*** Block opens ***
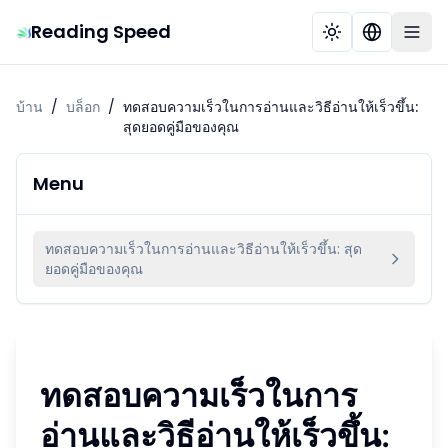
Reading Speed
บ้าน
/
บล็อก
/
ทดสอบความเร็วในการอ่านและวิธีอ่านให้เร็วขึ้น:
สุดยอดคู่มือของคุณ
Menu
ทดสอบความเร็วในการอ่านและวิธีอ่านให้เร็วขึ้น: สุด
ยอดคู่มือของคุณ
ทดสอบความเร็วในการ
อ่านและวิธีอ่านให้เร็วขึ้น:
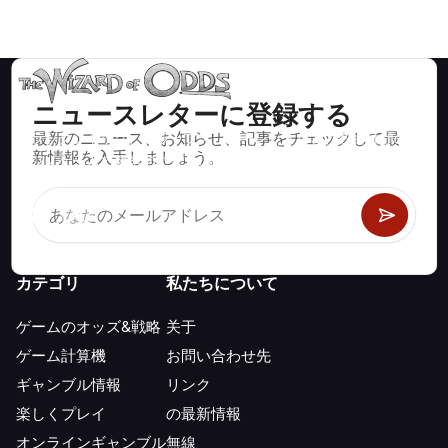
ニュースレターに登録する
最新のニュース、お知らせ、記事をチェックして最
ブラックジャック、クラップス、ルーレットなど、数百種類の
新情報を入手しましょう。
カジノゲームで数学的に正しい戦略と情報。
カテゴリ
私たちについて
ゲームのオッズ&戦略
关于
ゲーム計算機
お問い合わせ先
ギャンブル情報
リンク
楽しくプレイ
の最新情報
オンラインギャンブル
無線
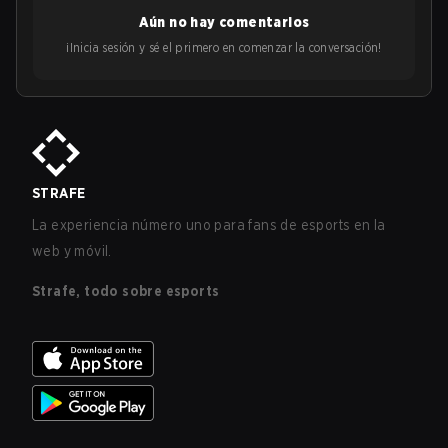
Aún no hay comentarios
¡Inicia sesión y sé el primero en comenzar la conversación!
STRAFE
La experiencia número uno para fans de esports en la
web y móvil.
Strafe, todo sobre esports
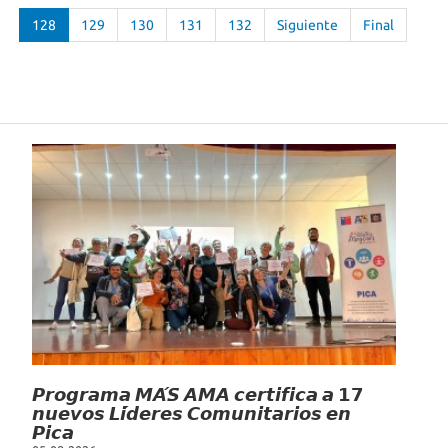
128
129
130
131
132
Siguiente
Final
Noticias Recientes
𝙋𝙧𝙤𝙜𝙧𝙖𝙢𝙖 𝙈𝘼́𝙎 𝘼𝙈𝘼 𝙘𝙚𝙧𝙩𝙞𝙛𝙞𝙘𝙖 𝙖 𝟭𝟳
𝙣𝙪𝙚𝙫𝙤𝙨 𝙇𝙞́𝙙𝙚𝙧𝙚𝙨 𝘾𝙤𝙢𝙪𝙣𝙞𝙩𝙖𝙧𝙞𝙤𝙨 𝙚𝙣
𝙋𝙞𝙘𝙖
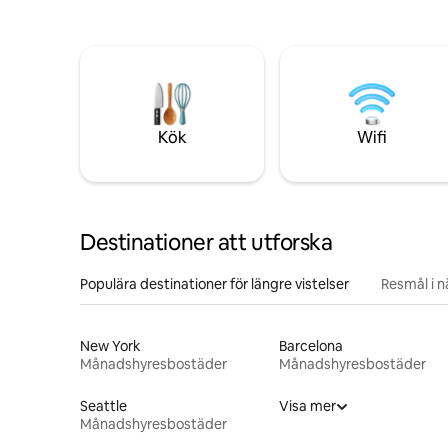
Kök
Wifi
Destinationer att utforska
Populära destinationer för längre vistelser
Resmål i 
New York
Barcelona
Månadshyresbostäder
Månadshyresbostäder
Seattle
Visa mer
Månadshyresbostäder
*** Block closes ***
*** Block opens ***
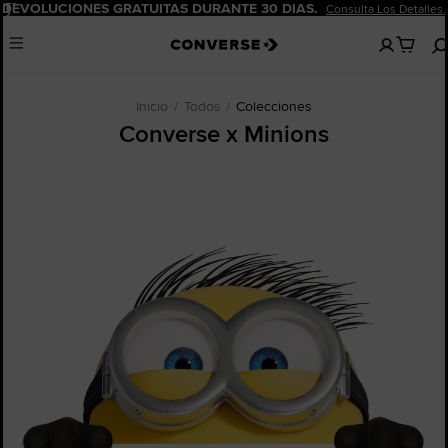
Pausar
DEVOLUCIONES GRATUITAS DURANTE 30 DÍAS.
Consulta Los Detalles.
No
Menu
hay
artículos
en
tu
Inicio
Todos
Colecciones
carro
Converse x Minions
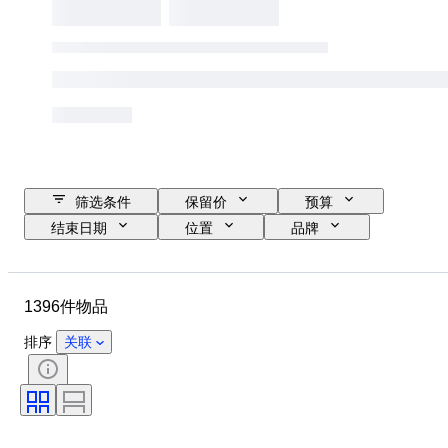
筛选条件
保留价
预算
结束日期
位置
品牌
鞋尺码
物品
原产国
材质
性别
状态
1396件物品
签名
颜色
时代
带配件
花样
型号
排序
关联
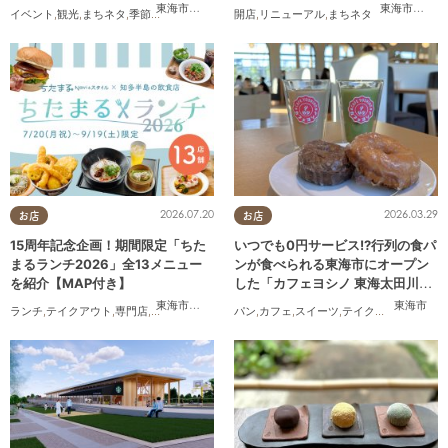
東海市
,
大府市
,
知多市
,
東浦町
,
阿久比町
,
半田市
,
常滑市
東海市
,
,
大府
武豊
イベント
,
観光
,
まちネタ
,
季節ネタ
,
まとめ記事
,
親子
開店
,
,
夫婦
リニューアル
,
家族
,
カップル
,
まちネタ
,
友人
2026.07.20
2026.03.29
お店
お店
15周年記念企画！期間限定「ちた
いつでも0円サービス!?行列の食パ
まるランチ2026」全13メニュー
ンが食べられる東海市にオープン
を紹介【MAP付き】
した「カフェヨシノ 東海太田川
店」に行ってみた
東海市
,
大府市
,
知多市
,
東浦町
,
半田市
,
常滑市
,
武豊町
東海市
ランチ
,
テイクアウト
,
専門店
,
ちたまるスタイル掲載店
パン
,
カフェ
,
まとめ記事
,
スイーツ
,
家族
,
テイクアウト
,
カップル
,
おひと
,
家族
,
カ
*** Block closes ***
* PROBLEM DETAILS *
A word-for-word reproduction is needed of the lines above from the line containing "Reading Speed" through the line containing "Strafe, todo sobre esports", with both ends kept and no pictures.

* ANSWER TO THIS TASK *
Reading Speed
บ้าน
/
บล็อก
/
ทดสอบความเร็วในการอ่านและวิธีอ่านให้เร็วขึ้น:
สุดยอดคู่มือของคุณ
Menu
ทดสอบความเร็วในการอ่านและวิธีอ่านให้เร็วขึ้น: สุด
ยอดคู่มือของคุณ
ทดสอบความเร็วในการ
อ่านและวิธีอ่านให้เร็วขึ้น:
ニュースレターに登録する
最新のニュース、お知らせ、記事をチェックして最
ブラックジャック、クラップス、ルーレットなど、数百種類の
新情報を入手しましょう。
カジノゲームで数学的に正しい戦略と情報。
カテゴリ
私たちについて
ゲームのオッズ&戦略
关于
ゲーム計算機
お問い合わせ先
ギャンブル情報
リンク
楽しくプレイ
の最新情報
オンラインギャンブル
無線
Aún no hay comentarios
¡Inicia sesión y sé el primero en comenzar la conversación!
STRAFE
La experiencia número uno para fans de esports en la
web y móvil.
Strafe, todo sobre esports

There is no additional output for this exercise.